Data supplied below:

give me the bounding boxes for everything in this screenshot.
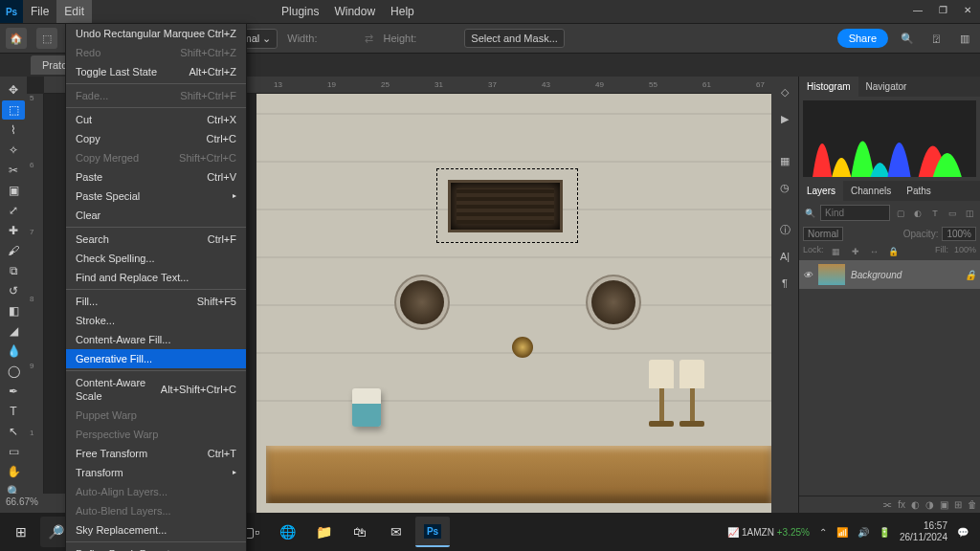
menu-item[interactable]: Content-Aware ScaleAlt+Shift+Ctrl+C: [66, 373, 246, 406]
filter-adjust-icon[interactable]: ◐: [911, 207, 924, 220]
clock[interactable]: 16:5726/11/2024: [900, 520, 947, 543]
menu-item[interactable]: Content-Aware Fill...: [66, 330, 246, 349]
explorer-icon[interactable]: 📁: [306, 517, 341, 547]
blend-mode-select[interactable]: Normal: [803, 227, 843, 241]
wifi-icon[interactable]: 📶: [836, 527, 848, 538]
menu-item[interactable]: CutCtrl+X: [66, 110, 246, 129]
blur-tool[interactable]: 💧: [2, 342, 25, 361]
visibility-icon[interactable]: 👁: [803, 270, 813, 280]
marquee-tool[interactable]: ⬚: [2, 100, 25, 120]
filter-smart-icon[interactable]: ◫: [963, 207, 976, 220]
histogram-tab[interactable]: Histogram: [799, 77, 858, 97]
new-layer-icon[interactable]: ⊞: [954, 499, 962, 510]
menu-plugins[interactable]: Plugins: [274, 0, 326, 23]
menu-item[interactable]: Toggle Last StateAlt+Ctrl+Z: [66, 62, 246, 81]
window-minimize[interactable]: —: [905, 0, 930, 19]
tray-up-icon[interactable]: ⌃: [819, 527, 827, 538]
battery-icon[interactable]: 🔋: [879, 527, 890, 538]
layer-thumbnail[interactable]: [818, 264, 845, 285]
menu-item[interactable]: Find and Replace Text...: [66, 268, 246, 287]
window-maximize[interactable]: ❐: [930, 0, 955, 19]
wand-tool[interactable]: ✧: [2, 141, 25, 160]
brush-tool[interactable]: 🖌: [2, 241, 25, 260]
type-tool[interactable]: T: [2, 402, 25, 421]
menu-item[interactable]: Define Brush Preset...: [66, 544, 246, 551]
layers-tab[interactable]: Layers: [799, 181, 843, 201]
marquee-selection[interactable]: [436, 168, 578, 243]
menu-item[interactable]: Paste Special: [66, 187, 246, 206]
window-close[interactable]: ✕: [955, 0, 980, 19]
select-and-mask-button[interactable]: Select and Mask...: [464, 29, 565, 48]
shape-tool[interactable]: ▭: [2, 442, 25, 461]
fill-value[interactable]: 100%: [954, 245, 976, 258]
document-canvas[interactable]: [256, 94, 771, 513]
menu-item[interactable]: SearchCtrl+F: [66, 230, 246, 249]
path-tool[interactable]: ↖: [2, 422, 25, 441]
gradient-tool[interactable]: ◢: [2, 321, 25, 341]
menu-item[interactable]: Undo Rectangular MarqueeCtrl+Z: [66, 24, 246, 43]
menu-item[interactable]: Sky Replacement...: [66, 520, 246, 540]
menu-file[interactable]: File: [23, 0, 56, 23]
adjustment-icon[interactable]: ◑: [925, 499, 934, 510]
paths-tab[interactable]: Paths: [899, 181, 939, 201]
notifications-icon[interactable]: 💬: [957, 527, 969, 538]
type-panel-icon[interactable]: A|: [775, 247, 794, 266]
menu-item[interactable]: Generative Fill...: [66, 349, 246, 368]
lasso-tool[interactable]: ⌇: [2, 121, 25, 140]
lock-artboard-icon[interactable]: ↔: [868, 245, 881, 258]
lock-all-icon[interactable]: 🔒: [887, 245, 901, 258]
opacity-value[interactable]: 100%: [942, 227, 976, 241]
menu-edit[interactable]: Edit: [56, 0, 92, 23]
stock-widget[interactable]: 📈 1AMZN +3.25%: [727, 527, 810, 538]
menu-item[interactable]: Free TransformCtrl+T: [66, 444, 246, 463]
menu-item[interactable]: Check Spelling...: [66, 249, 246, 268]
marquee-preset-icon[interactable]: ⬚: [36, 28, 57, 49]
eyedropper-tool[interactable]: ⤢: [2, 201, 25, 220]
layer-background[interactable]: 👁 Background 🔒: [799, 260, 980, 289]
search-icon[interactable]: 🔍: [898, 29, 917, 48]
move-tool[interactable]: ✥: [2, 80, 25, 99]
frame-tool[interactable]: ▣: [2, 181, 25, 200]
dock-icon[interactable]: ◇: [775, 82, 794, 101]
store-icon[interactable]: 🛍: [343, 517, 377, 547]
hand-tool[interactable]: ✋: [2, 462, 25, 481]
start-button[interactable]: ⊞: [4, 517, 38, 547]
lock-position-icon[interactable]: ✚: [849, 245, 862, 258]
help-icon[interactable]: ⍰: [926, 29, 946, 48]
ps-logo[interactable]: Ps: [0, 0, 23, 23]
heal-tool[interactable]: ✚: [2, 221, 25, 240]
volume-icon[interactable]: 🔊: [858, 527, 869, 538]
menu-item[interactable]: Fill...Shift+F5: [66, 292, 246, 311]
crop-tool[interactable]: ✂: [2, 161, 25, 180]
menu-help[interactable]: Help: [383, 0, 422, 23]
link-layers-icon[interactable]: ⫘: [882, 499, 892, 510]
pen-tool[interactable]: ✒: [2, 382, 25, 401]
menu-item[interactable]: Stroke...: [66, 311, 246, 330]
filter-image-icon[interactable]: ▢: [894, 207, 907, 220]
group-icon[interactable]: ▣: [940, 499, 948, 510]
delete-icon[interactable]: 🗑: [968, 499, 977, 510]
lock-pixels-icon[interactable]: ▦: [830, 245, 843, 258]
navigator-tab[interactable]: Navigator: [858, 77, 915, 97]
color-icon[interactable]: ▦: [775, 151, 794, 170]
edit-menu-dropdown[interactable]: Undo Rectangular MarqueeCtrl+ZRedoShift+…: [65, 23, 247, 551]
edge-icon[interactable]: 🌐: [270, 517, 304, 547]
photoshop-taskbar-icon[interactable]: Ps: [415, 517, 450, 547]
mask-icon[interactable]: ◐: [911, 499, 920, 510]
layer-filter-input[interactable]: [820, 205, 890, 221]
stamp-tool[interactable]: ⧉: [2, 261, 25, 280]
history-brush-tool[interactable]: ↺: [2, 281, 25, 300]
filter-shape-icon[interactable]: ▭: [946, 207, 959, 220]
paragraph-icon[interactable]: ¶: [775, 274, 794, 293]
channels-tab[interactable]: Channels: [843, 181, 899, 201]
dodge-tool[interactable]: ◯: [2, 362, 25, 381]
info-icon[interactable]: ⓘ: [775, 220, 794, 239]
status-zoom[interactable]: 66.67%: [0, 494, 65, 513]
workspace-icon[interactable]: ▥: [955, 29, 974, 48]
menu-item[interactable]: Transform: [66, 463, 246, 482]
mail-icon[interactable]: ✉: [379, 517, 413, 547]
filter-type-icon[interactable]: T: [928, 207, 942, 220]
menu-item[interactable]: CopyCtrl+C: [66, 129, 246, 148]
play-icon[interactable]: ▶: [775, 109, 794, 128]
fx-icon[interactable]: fx: [898, 499, 905, 510]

End of Data supplied.

Exercise objective
Reproduce each line of the records above, exactly and without pictures.

Task solution
give me the bounding boxes for everything in this screenshot.
menu-item[interactable]: Content-Aware ScaleAlt+Shift+Ctrl+C: [66, 373, 246, 406]
filter-adjust-icon[interactable]: ◐: [911, 207, 924, 220]
clock[interactable]: 16:5726/11/2024: [900, 520, 947, 543]
menu-item[interactable]: Content-Aware Fill...: [66, 330, 246, 349]
explorer-icon[interactable]: 📁: [306, 517, 341, 547]
blend-mode-select[interactable]: Normal: [803, 227, 843, 241]
wifi-icon[interactable]: 📶: [836, 527, 848, 538]
menu-item[interactable]: CutCtrl+X: [66, 110, 246, 129]
blur-tool[interactable]: 💧: [2, 342, 25, 361]
visibility-icon[interactable]: 👁: [803, 270, 813, 280]
marquee-tool[interactable]: ⬚: [2, 100, 25, 120]
filter-smart-icon[interactable]: ◫: [963, 207, 976, 220]
histogram-tab[interactable]: Histogram: [799, 77, 858, 97]
new-layer-icon[interactable]: ⊞: [954, 499, 962, 510]
menu-plugins[interactable]: Plugins: [274, 0, 326, 23]
menu-item[interactable]: Toggle Last StateAlt+Ctrl+Z: [66, 62, 246, 81]
window-minimize[interactable]: —: [905, 0, 930, 19]
tray-up-icon[interactable]: ⌃: [819, 527, 827, 538]
battery-icon[interactable]: 🔋: [879, 527, 890, 538]
layer-thumbnail[interactable]: [818, 264, 845, 285]
menu-item[interactable]: Find and Replace Text...: [66, 268, 246, 287]
window-maximize[interactable]: ❐: [930, 0, 955, 19]
wand-tool[interactable]: ✧: [2, 141, 25, 160]
brush-tool[interactable]: 🖌: [2, 241, 25, 260]
type-tool[interactable]: T: [2, 402, 25, 421]
menu-item[interactable]: Define Brush Preset...: [66, 544, 246, 551]
layers-tab[interactable]: Layers: [799, 181, 843, 201]
marquee-selection[interactable]: [436, 168, 578, 243]
menu-item[interactable]: Paste Special: [66, 187, 246, 206]
window-close[interactable]: ✕: [955, 0, 980, 19]
select-and-mask-button[interactable]: Select and Mask...: [464, 29, 565, 48]
shape-tool[interactable]: ▭: [2, 442, 25, 461]
fill-value[interactable]: 100%: [954, 245, 976, 258]
document-canvas[interactable]: [256, 94, 771, 513]
menu-item[interactable]: SearchCtrl+F: [66, 230, 246, 249]
path-tool[interactable]: ↖: [2, 422, 25, 441]
gradient-tool[interactable]: ◢: [2, 321, 25, 341]
menu-item[interactable]: Undo Rectangular MarqueeCtrl+Z: [66, 24, 246, 43]
menu-item[interactable]: Sky Replacement...: [66, 520, 246, 540]
menu-file[interactable]: File: [23, 0, 56, 23]
adjustment-icon[interactable]: ◑: [925, 499, 934, 510]
paths-tab[interactable]: Paths: [899, 181, 939, 201]
notifications-icon[interactable]: 💬: [957, 527, 969, 538]
type-panel-icon[interactable]: A|: [775, 247, 794, 266]
menu-item[interactable]: Generative Fill...: [66, 349, 246, 368]
lasso-tool[interactable]: ⌇: [2, 121, 25, 140]
lock-artboard-icon[interactable]: ↔: [868, 245, 881, 258]
lock-all-icon[interactable]: 🔒: [887, 245, 901, 258]
opacity-value[interactable]: 100%: [942, 227, 976, 241]
menu-edit[interactable]: Edit: [56, 0, 92, 23]
stock-widget[interactable]: 📈 1AMZN +3.25%: [727, 527, 810, 538]
menu-item[interactable]: Free TransformCtrl+T: [66, 444, 246, 463]
menu-item[interactable]: Check Spelling...: [66, 249, 246, 268]
marquee-preset-icon[interactable]: ⬚: [36, 28, 57, 49]
eyedropper-tool[interactable]: ⤢: [2, 201, 25, 220]
layer-background[interactable]: 👁 Background 🔒: [799, 260, 980, 289]
search-icon[interactable]: 🔍: [898, 29, 917, 48]
move-tool[interactable]: ✥: [2, 80, 25, 99]
frame-tool[interactable]: ▣: [2, 181, 25, 200]
dock-icon[interactable]: ◇: [775, 82, 794, 101]
store-icon[interactable]: 🛍: [343, 517, 377, 547]
hand-tool[interactable]: ✋: [2, 462, 25, 481]
start-button[interactable]: ⊞: [4, 517, 38, 547]
lock-position-icon[interactable]: ✚: [849, 245, 862, 258]
help-icon[interactable]: ⍰: [926, 29, 946, 48]
ps-logo[interactable]: Ps: [0, 0, 23, 23]
heal-tool[interactable]: ✚: [2, 221, 25, 240]
volume-icon[interactable]: 🔊: [858, 527, 869, 538]
menu-item[interactable]: Fill...Shift+F5: [66, 292, 246, 311]
crop-tool[interactable]: ✂: [2, 161, 25, 180]
menu-help[interactable]: Help: [383, 0, 422, 23]
link-layers-icon[interactable]: ⫘: [882, 499, 892, 510]
pen-tool[interactable]: ✒: [2, 382, 25, 401]
menu-item[interactable]: Stroke...: [66, 311, 246, 330]
filter-image-icon[interactable]: ▢: [894, 207, 907, 220]
group-icon[interactable]: ▣: [940, 499, 948, 510]
delete-icon[interactable]: 🗑: [968, 499, 977, 510]
lock-pixels-icon[interactable]: ▦: [830, 245, 843, 258]
navigator-tab[interactable]: Navigator: [858, 77, 915, 97]
color-icon[interactable]: ▦: [775, 151, 794, 170]
edit-menu-dropdown[interactable]: Undo Rectangular MarqueeCtrl+ZRedoShift+…: [65, 23, 247, 551]
edge-icon[interactable]: 🌐: [270, 517, 304, 547]
photoshop-taskbar-icon[interactable]: Ps: [415, 517, 450, 547]
mask-icon[interactable]: ◐: [911, 499, 920, 510]
layer-filter-input[interactable]: [820, 205, 890, 221]
stamp-tool[interactable]: ⧉: [2, 261, 25, 280]
history-brush-tool[interactable]: ↺: [2, 281, 25, 300]
filter-shape-icon[interactable]: ▭: [946, 207, 959, 220]
paragraph-icon[interactable]: ¶: [775, 274, 794, 293]
channels-tab[interactable]: Channels: [843, 181, 899, 201]
dodge-tool[interactable]: ◯: [2, 362, 25, 381]
info-icon[interactable]: ⓘ: [775, 220, 794, 239]
status-zoom[interactable]: 66.67%: [0, 494, 65, 513]
workspace-icon[interactable]: ▥: [955, 29, 974, 48]
menu-item[interactable]: Transform: [66, 463, 246, 482]
mail-icon[interactable]: ✉: [379, 517, 413, 547]
filter-type-icon[interactable]: T: [928, 207, 942, 220]
menu-item[interactable]: CopyCtrl+C: [66, 129, 246, 148]
play-icon[interactable]: ▶: [775, 109, 794, 128]
fx-icon[interactable]: fx: [898, 499, 905, 510]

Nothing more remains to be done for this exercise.